Cell viability assay
Cell viability was determined by Cell Counting Kit-8 (CCK-8) assay. Briefly, INS-1 cells were plated into 96-well plates at a density of 1 × 104 cells per well and incubated to near confluence. Some cells were incubated with different concentrations of FYGL (0, 50, 100, 200, 500, and 1000 μg/mL) for 24 h. Other cells were pre-treated with FYGL at 0, 50, 100, 200, 500, and 1000 μg/mL for 4 h, and then the cells were incubated with STZ (0.3 mmol/L) and FYGL for an additional 24 h. After removing the cell supernatant, added 10 μL CCK-8 into each well, and then incubated for another 1 h at 37°C. Using a microplate reader (Bio-Tek, USA) to measure the optical density (OD).
Cell apoptosis assay
INS-1 cells (1 × 106 cells per well) were cultured in 6-well plates, and pre-treated with indicated concentrations FYGL for 4 h, then the cells were cultured with STZ (0.3 mM) and different concentrations of FYGL for an additional 24 h. After treatment, cells were digested with 0.05% trypsin and washed twice with pre-cooled PBS. Then, the cell suspension (500 μL), mixed with 5 µL of annexin-V and 5 µL of PI, was incubated in the dark for 15 min at low temperature (ice bath). The percentage of apoptotic cells were analyzed by flow cytometry (Gallios, Beckman Coulter, USA).

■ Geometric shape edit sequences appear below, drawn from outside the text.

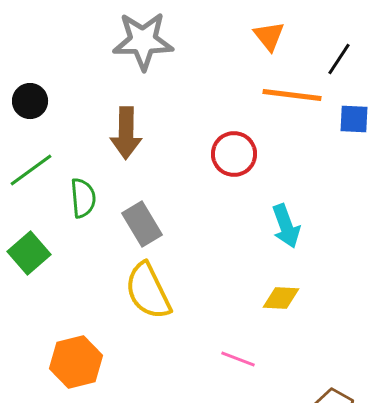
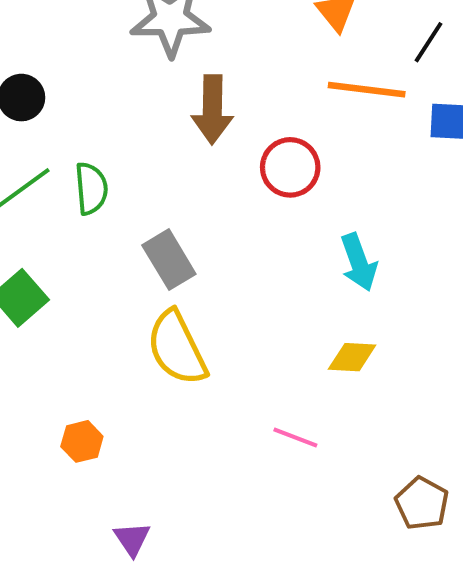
brown arrow: (126, 133) -> (212, 109), moved
green semicircle: (83, 198) -> (91, 188), moved
orange hexagon: (76, 362) -> (82, 441), size x0.6

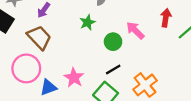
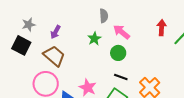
pink arrow: (135, 30) -> (122, 32), moved
black line: (113, 70) -> (121, 77), turned 56

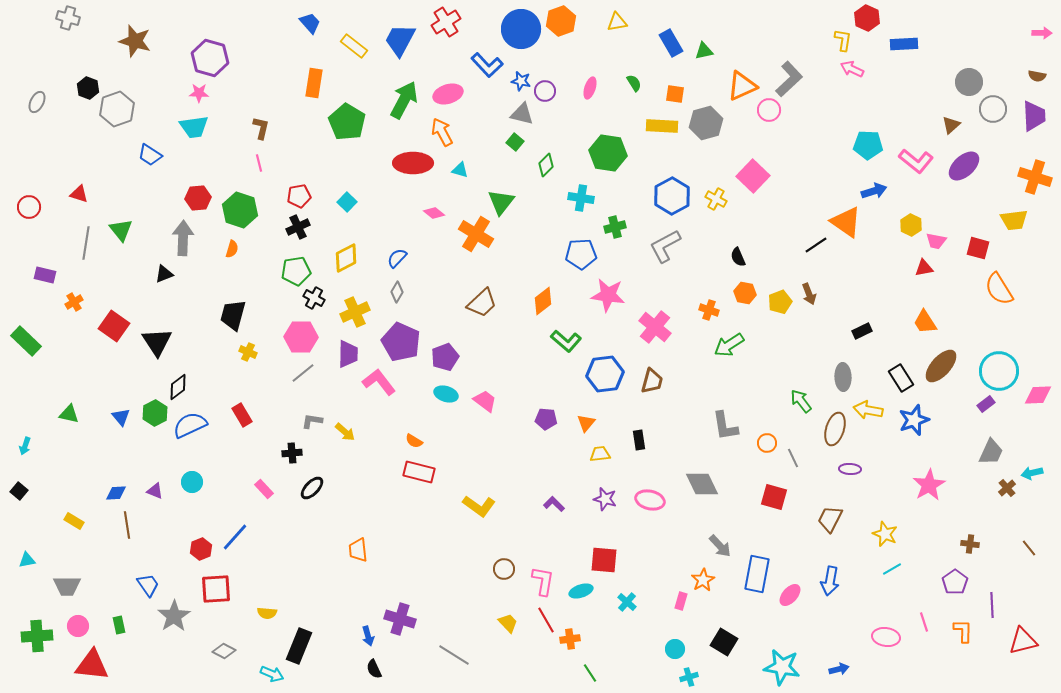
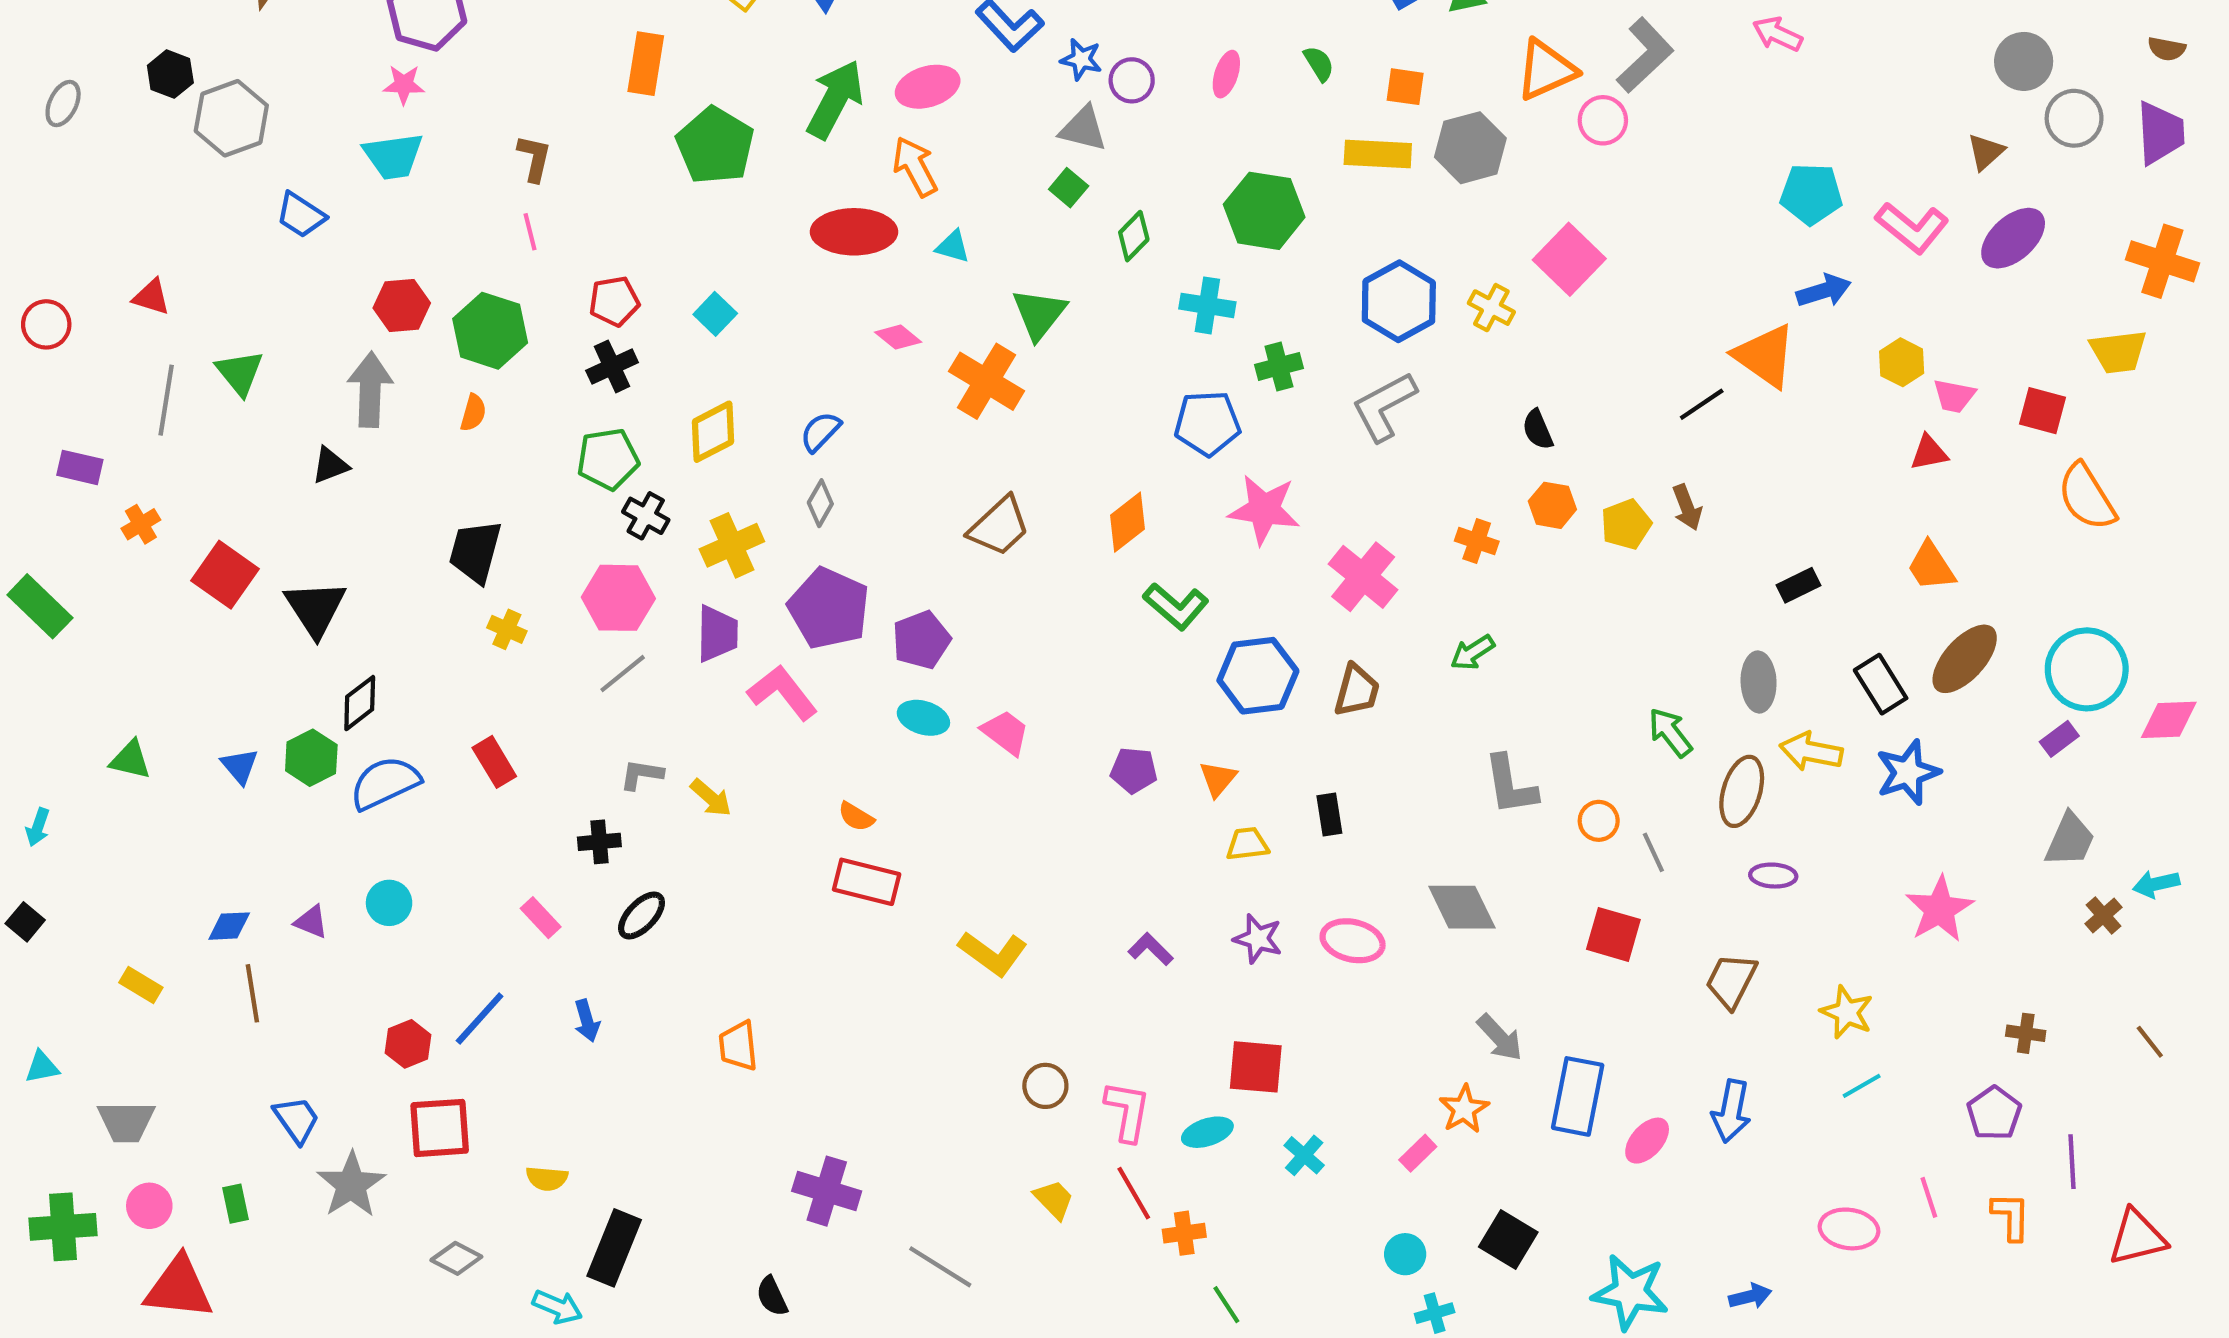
green arrow: (729, 345) -> (1472, 653), moved, size x0.7
pink rectangle: (681, 601) -> (1418, 1153), turned 30
blue arrow: (368, 636) -> (587, 1021), moved

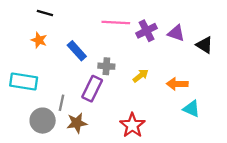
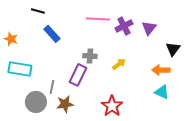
purple triangle: (176, 33) -> (149, 28), turned 49
orange star: (39, 40) -> (11, 39), moved
black triangle: (204, 45) -> (173, 49), moved, turned 35
blue rectangle: (77, 51) -> (52, 34), moved
orange arrow: (177, 84) -> (161, 70), moved

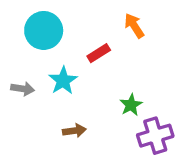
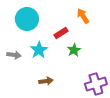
green star: (131, 105) -> (74, 50), moved

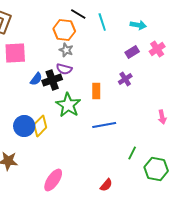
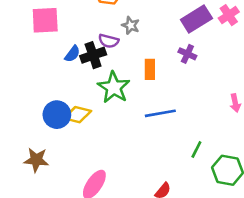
gray star: (66, 50) -> (131, 25), moved
purple rectangle: (132, 52) -> (196, 19), size x1.6
purple cross: (125, 79) -> (187, 54), turned -32
yellow diamond: (40, 126) -> (78, 115), turned 60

Intracellular reactive oxygen species (ROS) assay
DCFH-DA (dichlorofluorescein-diacetate) was used to detect ROS generation. This dye diffused into the cells swiftly and was cleaved by esterases to form DCFH. DCFH was oxidized by hydrogen peroxide into a fluorescent product of DCH.INS-1 cells were plated into 6-well plates at a density of 5 × 105 cells per well. After different treatments (as described above), cells were incubated with DCFH-DA at 37°C for 20 min. Then, the cell suspension was analyzed by flow cytometry.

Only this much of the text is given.